Emma W. was hired on by BerkTech’s QA department in preparation for a major code rewrite. A Russian company had purchased a thousand copies of BerkTech’s emponymous software package, but as it only supported English, it would require a substantial localization project to support Russian.

After Emma started, it didn’t take long for her to notice some common patterns in her unit tests.

“Why is the script scrubber.awk telling me a file is missing a semicolon?” she asked Danny, her supervisor. “Shouldn’t this error come from the compiler?”

“No, we scrub everything before it gets to the compiler,” Danny explained. “Nothing ever reaches it without passing our best practices. That’s what scrubber.awk is for.”

Curious as to what kind of pre-processing that file was performing, Emma cajoled a developer into letting her take a peek at the source code. There wasn’t just one .awk script pre-processing the C++ code.

There were 107.

If All You Have Is A Hammer…

“Danny,” Emma asked over lunch one day, “don’t you think we rely too much on AWK for our build process?”

“AWK is our build process,” he replied. “It’s like mortar, joining our bricks of C++ code. At least that’s how Rupert describes it.” Rupert was the chief code architect, and the one who first wrote BerkTech’s code decades ago.

“But you don’t need AWK scripts for almost anything. Compilers can give you much more nuanced syntax errors and lexical analysis than ad-hoc scripts can.”

“Yeah, but it’s Rupert’s baby. Rupert wrote the app in AWK first, using a branch of one of the old Unix-based interpreters. Later he rewrote parts of it in C++ for better performance. He’s never wanted to let go of AWK. He won’t even run the compiler from the command line. When I say everything has to be done through AWK, I mean everything.”

Time Capsule

Soon after, Emma met Rupert for the first time. His office was a perfectly preserved time capsule from 1983. Books older than Emma sat on a shelf, arranged by subject, and surprisingly dust-free. Rupert seemed like he had been preserved in the time capsule, too, with a tight collared polo and polyester slacks.

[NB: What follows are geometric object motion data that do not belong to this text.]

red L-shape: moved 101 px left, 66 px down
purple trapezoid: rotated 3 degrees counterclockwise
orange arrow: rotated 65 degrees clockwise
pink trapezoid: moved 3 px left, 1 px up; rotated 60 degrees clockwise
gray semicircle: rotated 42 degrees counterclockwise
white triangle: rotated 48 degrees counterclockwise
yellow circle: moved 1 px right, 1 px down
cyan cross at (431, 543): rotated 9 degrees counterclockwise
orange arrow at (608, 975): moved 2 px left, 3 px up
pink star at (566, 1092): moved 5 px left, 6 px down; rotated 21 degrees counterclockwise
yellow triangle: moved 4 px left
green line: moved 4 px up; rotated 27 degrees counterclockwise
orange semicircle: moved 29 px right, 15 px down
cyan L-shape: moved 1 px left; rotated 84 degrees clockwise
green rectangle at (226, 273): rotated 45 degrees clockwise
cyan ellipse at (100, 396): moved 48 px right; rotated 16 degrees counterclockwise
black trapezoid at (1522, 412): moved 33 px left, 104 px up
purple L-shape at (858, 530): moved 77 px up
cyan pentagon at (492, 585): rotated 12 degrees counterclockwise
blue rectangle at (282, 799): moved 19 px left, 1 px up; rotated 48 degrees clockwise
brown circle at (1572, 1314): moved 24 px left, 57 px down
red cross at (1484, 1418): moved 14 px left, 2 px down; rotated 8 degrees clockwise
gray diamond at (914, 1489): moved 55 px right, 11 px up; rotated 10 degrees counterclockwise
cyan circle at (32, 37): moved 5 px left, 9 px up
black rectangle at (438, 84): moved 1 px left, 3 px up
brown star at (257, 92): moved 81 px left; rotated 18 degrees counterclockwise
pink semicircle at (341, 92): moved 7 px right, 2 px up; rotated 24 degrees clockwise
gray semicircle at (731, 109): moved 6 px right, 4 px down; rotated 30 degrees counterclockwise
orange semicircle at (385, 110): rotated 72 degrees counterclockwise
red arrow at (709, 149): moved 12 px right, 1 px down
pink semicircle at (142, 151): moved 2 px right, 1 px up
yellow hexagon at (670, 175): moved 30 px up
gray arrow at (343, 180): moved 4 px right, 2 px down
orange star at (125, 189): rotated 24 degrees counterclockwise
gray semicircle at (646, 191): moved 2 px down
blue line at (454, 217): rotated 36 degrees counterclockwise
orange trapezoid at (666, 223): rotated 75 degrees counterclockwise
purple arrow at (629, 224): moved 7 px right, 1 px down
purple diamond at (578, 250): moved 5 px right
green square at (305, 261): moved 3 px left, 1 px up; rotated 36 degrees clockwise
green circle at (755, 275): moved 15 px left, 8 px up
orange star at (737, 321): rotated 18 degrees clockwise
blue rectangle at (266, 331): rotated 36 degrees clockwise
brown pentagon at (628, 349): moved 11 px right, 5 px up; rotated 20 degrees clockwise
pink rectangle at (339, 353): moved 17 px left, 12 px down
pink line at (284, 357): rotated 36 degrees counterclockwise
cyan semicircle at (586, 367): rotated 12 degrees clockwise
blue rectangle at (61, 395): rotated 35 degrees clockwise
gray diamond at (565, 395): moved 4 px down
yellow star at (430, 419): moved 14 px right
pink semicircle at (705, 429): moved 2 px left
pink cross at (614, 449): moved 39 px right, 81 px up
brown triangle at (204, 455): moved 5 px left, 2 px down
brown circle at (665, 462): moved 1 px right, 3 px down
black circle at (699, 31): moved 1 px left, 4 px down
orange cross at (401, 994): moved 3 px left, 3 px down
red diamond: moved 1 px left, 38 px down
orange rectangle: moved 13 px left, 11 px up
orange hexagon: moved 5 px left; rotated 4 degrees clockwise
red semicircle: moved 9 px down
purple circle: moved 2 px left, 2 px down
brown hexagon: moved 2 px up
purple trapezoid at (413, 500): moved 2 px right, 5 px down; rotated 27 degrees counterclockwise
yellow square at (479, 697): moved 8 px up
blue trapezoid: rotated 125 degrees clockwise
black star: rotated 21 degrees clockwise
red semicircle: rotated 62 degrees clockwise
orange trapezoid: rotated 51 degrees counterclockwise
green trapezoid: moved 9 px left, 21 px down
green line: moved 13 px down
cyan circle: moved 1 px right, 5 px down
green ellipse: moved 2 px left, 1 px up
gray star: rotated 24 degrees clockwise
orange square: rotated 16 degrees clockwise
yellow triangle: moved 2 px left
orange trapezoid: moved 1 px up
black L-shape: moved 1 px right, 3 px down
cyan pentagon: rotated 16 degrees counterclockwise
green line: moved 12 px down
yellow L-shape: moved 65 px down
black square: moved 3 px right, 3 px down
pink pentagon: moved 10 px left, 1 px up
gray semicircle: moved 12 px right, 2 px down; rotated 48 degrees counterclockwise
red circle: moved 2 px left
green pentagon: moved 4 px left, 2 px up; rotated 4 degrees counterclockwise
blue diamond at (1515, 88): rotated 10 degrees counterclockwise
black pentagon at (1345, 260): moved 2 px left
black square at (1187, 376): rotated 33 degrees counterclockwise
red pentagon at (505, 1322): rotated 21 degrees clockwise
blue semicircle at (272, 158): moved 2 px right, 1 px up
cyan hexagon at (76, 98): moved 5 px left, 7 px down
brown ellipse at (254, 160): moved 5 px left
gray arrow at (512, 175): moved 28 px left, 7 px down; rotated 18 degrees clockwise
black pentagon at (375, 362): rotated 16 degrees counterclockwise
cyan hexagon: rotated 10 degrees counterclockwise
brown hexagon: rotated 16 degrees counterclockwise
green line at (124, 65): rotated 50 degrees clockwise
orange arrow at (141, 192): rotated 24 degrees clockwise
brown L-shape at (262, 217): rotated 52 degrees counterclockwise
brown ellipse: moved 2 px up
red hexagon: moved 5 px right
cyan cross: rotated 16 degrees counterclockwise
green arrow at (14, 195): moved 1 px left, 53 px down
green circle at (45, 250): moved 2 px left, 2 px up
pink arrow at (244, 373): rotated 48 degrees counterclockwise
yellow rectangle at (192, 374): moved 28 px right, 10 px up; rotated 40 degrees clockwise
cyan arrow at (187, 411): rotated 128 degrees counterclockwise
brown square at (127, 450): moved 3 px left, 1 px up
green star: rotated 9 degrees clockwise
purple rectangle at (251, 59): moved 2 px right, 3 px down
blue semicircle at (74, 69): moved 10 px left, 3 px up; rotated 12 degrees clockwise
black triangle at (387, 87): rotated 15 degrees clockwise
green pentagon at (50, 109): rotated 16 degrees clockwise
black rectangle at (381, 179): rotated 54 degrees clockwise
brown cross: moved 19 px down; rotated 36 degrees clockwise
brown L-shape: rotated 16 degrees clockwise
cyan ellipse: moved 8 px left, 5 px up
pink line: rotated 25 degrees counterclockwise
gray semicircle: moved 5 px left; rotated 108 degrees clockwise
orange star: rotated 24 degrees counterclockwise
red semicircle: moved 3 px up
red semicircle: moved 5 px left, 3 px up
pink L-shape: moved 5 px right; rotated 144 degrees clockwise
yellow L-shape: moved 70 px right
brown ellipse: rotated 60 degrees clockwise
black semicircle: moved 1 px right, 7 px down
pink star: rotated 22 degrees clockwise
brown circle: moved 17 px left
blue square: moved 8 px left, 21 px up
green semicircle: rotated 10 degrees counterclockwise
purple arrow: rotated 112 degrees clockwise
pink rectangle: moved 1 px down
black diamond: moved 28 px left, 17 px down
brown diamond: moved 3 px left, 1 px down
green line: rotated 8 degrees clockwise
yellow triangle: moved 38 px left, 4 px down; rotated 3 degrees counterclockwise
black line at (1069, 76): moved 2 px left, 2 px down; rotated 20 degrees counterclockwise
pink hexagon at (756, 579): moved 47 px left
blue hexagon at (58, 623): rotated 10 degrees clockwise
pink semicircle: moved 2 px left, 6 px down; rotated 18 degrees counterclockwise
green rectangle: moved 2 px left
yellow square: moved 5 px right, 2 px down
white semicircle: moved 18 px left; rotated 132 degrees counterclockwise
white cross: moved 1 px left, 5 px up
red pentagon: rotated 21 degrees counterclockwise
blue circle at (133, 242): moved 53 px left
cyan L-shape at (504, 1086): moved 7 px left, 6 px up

“Danny sent me,” Emma said. “We’ve noticed a lot of multi-byte encoding issues come up lately.”

“Multi-byte?” Rupert said. “Our developers should just use regular ASCII.”

“But that won’t work for localization. Our Russian translators give us our localization files in Unicode, which uses multi-byte characters for the Cyrillic alphabet. The problem is our version of AWK. It wasn’t designed for multi-byte encodings.”

“AWK can handle Unicode,” Rupert said, dismissing Emma with a wave. “It can handle anything.”


Soon, development stalled on the localization project because of the multi-byte encoding issue, and deadlines were missed. With the top brass breathing down his neck, Rupert called an all-staff meeting at a fast food joint down the street to discuss the issue.

“I know what you’re thinking,” Rupert started, “But we’re not ditching AWK.”

Danny spoke first. “There’s no other way,” he said. “There are dozens, hundreds of scripting tools we can use. We can just hand off the localized strings to another tool, and AWK won’t even have to touch it.”

“Not going to happen.” Rupert crossed his arms.

“The installation process is taking too long!” someone else added. “We have to install our own version of AWK on every computer the application runs on!”

“AWK is not a resource hog,” Rupert said, adamant. “It’s no big deal.”

The complaints raged for an hour. Finally, Rupert said, “This is a waste of time. We’re not ditching AWK, and we’re not bringing in another toolset. I’ll fix the encoding issue myself.”

…Everything Looks Like A Nail

Rupert’s localization code arrived so late, Emma was forced to work nights unit-testing all the new code. By and large, everything worked as Rupert had promised. The project shipped, and soon a thousand PCs in a corporate office in Moscow had Rupert’s obscure version of AWK installed on them.

Danny was uneasy, as he told Emma over lunch following the release. “You know those obfusgation coding contests? I tried looking at Rupert’s localization code. It’s more impenetrable than the samples I’ve seen for those contests. If you find anything wrong, he’s the only one who can fix it.”

Emma remembered Rupert’s perfectly-preserved office. “If he can keep his code as clean as his office, maybe all of his AWK scripts will keep working for another ten years.”